Globally analyzing and dissecting apoptosis

Examples of our research and methods include

Creating ligases, altering proenzymes

Department scientists have developed several protein engineering approaches toward the dissection of apoptosis:

• Redesigning a bacterial enzyme (from subtilisin to subtiligase) so it labels the exposed alpha-amines (N-termini) of cleaved proteins to globally identify substrates, caspase-like cleavage sites, and relative reaction rates (catalytic efficiencies), as well as common cross-species caspase targets (evolutionarily conserved, thus hypothetically crucial) via mass spectrometry
• Engineering inactive caspase precursors (proenzymes) so that each executioner caspase can be selectively activated in order to dissect their apoptotic contributions and targets

Our applications of such protein engineering include

Determining caspase specificity in response to chemotherapy

Using subtiligase and mass spectrometry to identify specific caspase-like cleavage sites in hundreds of different substrates in human cells in which apoptosis was induced by chemotherapy (doubling the number of then-known cleavage sites in human targets). Global analysis found that the identified caspase substrates disproportionately interact, suggesting the enzymes target protein complexes and networks to bring about apoptosis.

Tracking prioritization of apoptotic targets

Quantitatively tracking the appearance of hundreds of cleaved substrates induced by apoptotic caspases as a function of time, in order to determine hundreds of catalytic efficiencies in parallel and thus the prioritization of the enzymes’ targets. Findings indicated a sequential process with more rapid targeting of specific cellular processes.

Parsing roles of executioner caspase isoforms

Engineering proenzymes of apoptotic caspases with activating cleavage sites targeted by a non-human protease (tobacco etch virus) under small molecule control. This allowed researchers to dissect individual isoform roles, including which caspases’ activation was alone sufficient to induce apoptosis. The approach, dubbed SNIPer (single nick in proteome), also suggested that executioner caspases are substrates of the proteasome (protein complexes that destroy unwanted proteins inside cells), which is, in turn, targeted by the activated cell-demolishing enzymes. The latter result suggested beneficial clinical synergies between proteasome inhibitors (an existing cancer therapy) and proapoptotic drugs.

The SNIPer Approach

• Enlargement: A previously developed split form of a protease from the tobacco etch virus (TEV) is designed so that it can combine and activate only in the presence of a small molecule (blue hexagon)—the drug rapamycin.
• Left box: Normally apoptotic caspases exist as inactive proenzymes, until external signaling molecules cause their proteolytic activation by upstream enzymes, including other caspases. (Here procaspase-8 and -9 are activated; they then activate the executioner caspase-3.)
• Right box: In the SNIPer approach, executioner caspase isoforms (here procaspase-3) are engineered to include sequences recognized by TEV protease (which has no natural human targets). Activated by rapamycin, TEV protease cleaves / activates specific procaspases, thus revealing their contributions to apoptosis; e.g., caspase-3 targets cell proteasomes, protein complexes that act as brakes on apoptosis.

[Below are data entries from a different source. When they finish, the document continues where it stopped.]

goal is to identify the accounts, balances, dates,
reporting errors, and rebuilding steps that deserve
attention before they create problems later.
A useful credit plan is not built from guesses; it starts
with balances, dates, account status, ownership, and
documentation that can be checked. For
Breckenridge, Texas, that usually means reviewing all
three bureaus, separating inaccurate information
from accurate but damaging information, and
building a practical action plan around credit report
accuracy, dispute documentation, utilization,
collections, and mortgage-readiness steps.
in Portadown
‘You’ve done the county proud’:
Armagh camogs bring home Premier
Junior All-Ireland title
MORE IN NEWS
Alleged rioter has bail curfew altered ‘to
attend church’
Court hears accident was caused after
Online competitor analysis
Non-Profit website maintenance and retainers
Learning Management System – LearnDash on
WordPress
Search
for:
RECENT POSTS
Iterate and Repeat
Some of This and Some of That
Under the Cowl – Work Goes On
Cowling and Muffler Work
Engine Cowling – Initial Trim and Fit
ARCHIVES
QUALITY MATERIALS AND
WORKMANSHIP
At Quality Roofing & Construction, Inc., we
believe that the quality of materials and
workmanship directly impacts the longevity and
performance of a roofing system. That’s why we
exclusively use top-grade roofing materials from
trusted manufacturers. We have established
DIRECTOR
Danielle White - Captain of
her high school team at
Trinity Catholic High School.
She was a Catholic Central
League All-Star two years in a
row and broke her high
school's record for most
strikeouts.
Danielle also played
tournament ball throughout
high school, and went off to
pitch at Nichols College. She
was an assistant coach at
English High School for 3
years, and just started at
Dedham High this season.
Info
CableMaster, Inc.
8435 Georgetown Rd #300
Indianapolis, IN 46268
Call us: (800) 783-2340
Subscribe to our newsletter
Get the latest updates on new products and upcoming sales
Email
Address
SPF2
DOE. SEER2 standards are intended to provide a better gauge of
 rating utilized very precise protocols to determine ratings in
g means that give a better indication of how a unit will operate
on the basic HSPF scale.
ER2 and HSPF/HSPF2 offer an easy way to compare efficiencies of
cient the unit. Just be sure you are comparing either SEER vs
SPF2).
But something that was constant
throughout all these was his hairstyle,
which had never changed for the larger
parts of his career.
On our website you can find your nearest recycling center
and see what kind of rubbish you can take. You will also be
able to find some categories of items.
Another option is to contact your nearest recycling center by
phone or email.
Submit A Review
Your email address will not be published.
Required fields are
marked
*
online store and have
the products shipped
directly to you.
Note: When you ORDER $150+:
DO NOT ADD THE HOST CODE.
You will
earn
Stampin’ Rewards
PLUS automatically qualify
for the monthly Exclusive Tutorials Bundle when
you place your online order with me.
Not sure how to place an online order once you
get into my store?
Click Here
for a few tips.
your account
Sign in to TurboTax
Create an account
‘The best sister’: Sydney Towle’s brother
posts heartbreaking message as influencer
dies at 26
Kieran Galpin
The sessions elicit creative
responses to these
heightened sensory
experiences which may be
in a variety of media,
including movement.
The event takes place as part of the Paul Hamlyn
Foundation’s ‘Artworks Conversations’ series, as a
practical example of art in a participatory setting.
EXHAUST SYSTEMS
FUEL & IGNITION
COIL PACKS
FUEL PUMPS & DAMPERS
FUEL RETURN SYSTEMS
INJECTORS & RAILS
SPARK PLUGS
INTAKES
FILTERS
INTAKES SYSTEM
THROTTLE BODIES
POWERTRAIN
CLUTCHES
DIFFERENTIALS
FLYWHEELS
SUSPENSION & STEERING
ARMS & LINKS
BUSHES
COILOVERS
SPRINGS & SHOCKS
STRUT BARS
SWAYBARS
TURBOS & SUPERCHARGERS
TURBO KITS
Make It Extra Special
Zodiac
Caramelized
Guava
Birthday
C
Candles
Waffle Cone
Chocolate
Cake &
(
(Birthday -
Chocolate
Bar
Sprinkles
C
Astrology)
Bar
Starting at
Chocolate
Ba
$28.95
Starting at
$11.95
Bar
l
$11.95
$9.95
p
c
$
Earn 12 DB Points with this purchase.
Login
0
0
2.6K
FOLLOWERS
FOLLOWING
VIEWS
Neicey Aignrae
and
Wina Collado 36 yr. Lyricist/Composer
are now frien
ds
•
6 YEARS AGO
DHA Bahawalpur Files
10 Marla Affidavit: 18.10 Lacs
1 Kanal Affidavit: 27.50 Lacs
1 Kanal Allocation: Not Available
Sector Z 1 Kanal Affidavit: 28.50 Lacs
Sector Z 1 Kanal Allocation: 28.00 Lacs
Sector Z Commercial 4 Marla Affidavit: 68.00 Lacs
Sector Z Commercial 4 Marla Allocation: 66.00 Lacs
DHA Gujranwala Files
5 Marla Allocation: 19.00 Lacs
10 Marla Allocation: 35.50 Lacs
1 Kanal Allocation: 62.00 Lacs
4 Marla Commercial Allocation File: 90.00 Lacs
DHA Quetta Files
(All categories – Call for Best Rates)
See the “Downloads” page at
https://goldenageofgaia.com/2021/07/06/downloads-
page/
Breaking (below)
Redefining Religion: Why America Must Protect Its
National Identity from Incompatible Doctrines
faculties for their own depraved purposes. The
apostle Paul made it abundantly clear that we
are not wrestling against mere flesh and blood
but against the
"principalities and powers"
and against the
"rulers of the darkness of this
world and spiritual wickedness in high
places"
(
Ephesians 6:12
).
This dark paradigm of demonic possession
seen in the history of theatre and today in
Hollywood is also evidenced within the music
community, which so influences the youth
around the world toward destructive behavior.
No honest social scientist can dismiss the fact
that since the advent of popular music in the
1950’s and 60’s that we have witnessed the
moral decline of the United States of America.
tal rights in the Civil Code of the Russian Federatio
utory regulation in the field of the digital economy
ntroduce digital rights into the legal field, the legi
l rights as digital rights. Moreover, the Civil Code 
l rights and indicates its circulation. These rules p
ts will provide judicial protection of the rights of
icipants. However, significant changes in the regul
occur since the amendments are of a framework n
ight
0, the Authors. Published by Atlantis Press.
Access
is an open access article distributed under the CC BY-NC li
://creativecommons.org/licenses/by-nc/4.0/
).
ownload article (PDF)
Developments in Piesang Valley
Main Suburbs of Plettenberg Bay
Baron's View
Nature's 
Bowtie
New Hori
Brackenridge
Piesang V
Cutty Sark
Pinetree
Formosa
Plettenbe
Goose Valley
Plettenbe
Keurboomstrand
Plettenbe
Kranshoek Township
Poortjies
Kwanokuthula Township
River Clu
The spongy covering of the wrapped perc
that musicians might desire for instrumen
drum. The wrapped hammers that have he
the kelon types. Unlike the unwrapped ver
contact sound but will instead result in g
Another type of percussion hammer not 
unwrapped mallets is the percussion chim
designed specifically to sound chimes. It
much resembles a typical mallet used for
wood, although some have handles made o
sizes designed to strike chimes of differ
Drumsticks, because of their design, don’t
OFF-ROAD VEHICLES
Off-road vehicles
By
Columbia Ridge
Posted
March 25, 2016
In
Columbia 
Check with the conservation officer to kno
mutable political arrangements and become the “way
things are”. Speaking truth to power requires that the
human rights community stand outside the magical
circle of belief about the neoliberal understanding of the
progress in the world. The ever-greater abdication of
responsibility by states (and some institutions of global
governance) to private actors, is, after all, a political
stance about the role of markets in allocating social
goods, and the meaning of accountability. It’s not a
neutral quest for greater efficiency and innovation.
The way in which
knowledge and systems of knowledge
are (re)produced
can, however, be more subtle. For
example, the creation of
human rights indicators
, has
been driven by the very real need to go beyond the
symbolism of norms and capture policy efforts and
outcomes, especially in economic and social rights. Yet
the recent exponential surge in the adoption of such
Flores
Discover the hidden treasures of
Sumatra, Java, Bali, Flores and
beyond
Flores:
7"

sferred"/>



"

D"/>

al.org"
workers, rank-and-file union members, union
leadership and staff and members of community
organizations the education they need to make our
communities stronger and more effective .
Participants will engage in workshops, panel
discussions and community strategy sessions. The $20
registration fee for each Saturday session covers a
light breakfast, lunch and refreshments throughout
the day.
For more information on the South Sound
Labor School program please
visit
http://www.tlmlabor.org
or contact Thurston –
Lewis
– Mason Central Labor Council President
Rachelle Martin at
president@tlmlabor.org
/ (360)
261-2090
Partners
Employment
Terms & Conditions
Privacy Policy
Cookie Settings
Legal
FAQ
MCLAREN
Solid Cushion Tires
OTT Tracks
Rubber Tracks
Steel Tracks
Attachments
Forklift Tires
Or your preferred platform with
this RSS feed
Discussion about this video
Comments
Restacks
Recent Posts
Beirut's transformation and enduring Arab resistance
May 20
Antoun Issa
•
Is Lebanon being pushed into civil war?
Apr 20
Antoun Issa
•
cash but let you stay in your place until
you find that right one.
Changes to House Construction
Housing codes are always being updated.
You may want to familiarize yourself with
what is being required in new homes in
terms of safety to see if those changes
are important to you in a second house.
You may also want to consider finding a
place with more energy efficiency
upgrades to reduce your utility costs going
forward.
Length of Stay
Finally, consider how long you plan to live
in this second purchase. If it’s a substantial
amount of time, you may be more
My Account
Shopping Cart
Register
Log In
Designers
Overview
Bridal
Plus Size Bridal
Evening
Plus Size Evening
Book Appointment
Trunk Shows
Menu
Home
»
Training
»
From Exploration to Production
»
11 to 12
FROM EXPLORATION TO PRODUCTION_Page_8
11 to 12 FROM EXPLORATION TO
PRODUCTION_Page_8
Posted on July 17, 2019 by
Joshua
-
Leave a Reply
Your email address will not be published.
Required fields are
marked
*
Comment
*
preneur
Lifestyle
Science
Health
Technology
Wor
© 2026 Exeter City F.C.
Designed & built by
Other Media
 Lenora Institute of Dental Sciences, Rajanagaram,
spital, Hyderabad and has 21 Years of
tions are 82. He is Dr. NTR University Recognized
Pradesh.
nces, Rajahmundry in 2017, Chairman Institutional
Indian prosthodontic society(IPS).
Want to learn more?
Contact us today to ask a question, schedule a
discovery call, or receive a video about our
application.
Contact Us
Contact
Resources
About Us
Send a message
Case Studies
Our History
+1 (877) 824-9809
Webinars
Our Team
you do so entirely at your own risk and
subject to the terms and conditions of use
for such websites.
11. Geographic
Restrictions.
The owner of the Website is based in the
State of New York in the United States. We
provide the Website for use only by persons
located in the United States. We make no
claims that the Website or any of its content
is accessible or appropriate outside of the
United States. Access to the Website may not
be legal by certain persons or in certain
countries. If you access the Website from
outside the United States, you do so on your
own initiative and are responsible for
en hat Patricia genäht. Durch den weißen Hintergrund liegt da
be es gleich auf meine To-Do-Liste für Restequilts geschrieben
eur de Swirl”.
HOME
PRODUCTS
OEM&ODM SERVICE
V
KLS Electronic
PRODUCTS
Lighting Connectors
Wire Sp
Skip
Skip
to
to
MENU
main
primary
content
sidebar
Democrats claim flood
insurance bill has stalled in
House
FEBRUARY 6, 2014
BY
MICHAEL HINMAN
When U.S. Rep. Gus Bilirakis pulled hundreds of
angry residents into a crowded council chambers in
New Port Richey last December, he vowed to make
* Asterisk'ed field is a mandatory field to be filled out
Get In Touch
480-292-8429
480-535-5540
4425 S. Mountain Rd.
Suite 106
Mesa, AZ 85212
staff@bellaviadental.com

Selectively ablating neurons in brain study

Using the targeted viral delivery of proenzymes of apoptotic caspases engineered for activation by heterologous proteases (see above) to selectively ablate a tiny sub-set of neurons in the brains of mice (about 2,000 out of 100 million). This collaboration with UCSF neuroanatomists parsed the roles of specific sexually dimorphic neurons (those in the ventromedial hypothalamus expressing progesterone receptor proteins), demonstrating that they govern mating behaviors in both sexes as well as aggression in males.